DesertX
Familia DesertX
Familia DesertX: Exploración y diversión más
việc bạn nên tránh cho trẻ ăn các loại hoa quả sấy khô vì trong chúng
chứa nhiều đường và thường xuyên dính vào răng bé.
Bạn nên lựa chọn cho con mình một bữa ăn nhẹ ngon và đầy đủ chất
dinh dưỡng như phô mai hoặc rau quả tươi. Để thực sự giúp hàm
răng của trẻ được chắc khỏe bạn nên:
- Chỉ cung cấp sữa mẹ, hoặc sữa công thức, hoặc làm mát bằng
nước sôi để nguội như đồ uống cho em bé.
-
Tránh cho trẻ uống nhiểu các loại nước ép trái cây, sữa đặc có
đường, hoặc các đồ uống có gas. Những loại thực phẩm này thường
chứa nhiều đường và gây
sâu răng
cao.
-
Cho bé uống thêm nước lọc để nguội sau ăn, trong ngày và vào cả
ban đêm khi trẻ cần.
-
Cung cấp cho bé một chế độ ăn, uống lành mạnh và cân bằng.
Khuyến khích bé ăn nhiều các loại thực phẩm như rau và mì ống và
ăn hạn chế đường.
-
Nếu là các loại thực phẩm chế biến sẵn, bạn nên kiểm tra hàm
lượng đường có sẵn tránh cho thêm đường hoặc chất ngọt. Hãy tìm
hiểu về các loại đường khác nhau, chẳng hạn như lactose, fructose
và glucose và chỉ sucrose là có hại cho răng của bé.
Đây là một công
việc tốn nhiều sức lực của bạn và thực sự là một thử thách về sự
══════
Problem details: Repeat the material word for word, with no line missing.

Answer for the task:
DesertX
Familia DesertX
Familia DesertX: Exploración y diversión más
việc bạn nên tránh cho trẻ ăn các loại hoa quả sấy khô vì trong chúng
chứa nhiều đường và thường xuyên dính vào răng bé.
Bạn nên lựa chọn cho con mình một bữa ăn nhẹ ngon và đầy đủ chất
dinh dưỡng như phô mai hoặc rau quả tươi. Để thực sự giúp hàm
răng của trẻ được chắc khỏe bạn nên:
- Chỉ cung cấp sữa mẹ, hoặc sữa công thức, hoặc làm mát bằng
nước sôi để nguội như đồ uống cho em bé.
-
Tránh cho trẻ uống nhiểu các loại nước ép trái cây, sữa đặc có
đường, hoặc các đồ uống có gas. Những loại thực phẩm này thường
chứa nhiều đường và gây
sâu răng
cao.
-
Cho bé uống thêm nước lọc để nguội sau ăn, trong ngày và vào cả
ban đêm khi trẻ cần.
-
Cung cấp cho bé một chế độ ăn, uống lành mạnh và cân bằng.
Khuyến khích bé ăn nhiều các loại thực phẩm như rau và mì ống và
ăn hạn chế đường.
-
Nếu là các loại thực phẩm chế biến sẵn, bạn nên kiểm tra hàm
lượng đường có sẵn tránh cho thêm đường hoặc chất ngọt. Hãy tìm
hiểu về các loại đường khác nhau, chẳng hạn như lactose, fructose
và glucose và chỉ sucrose là có hại cho răng của bé.
Đây là một công
việc tốn nhiều sức lực của bạn và thực sự là một thử thách về sự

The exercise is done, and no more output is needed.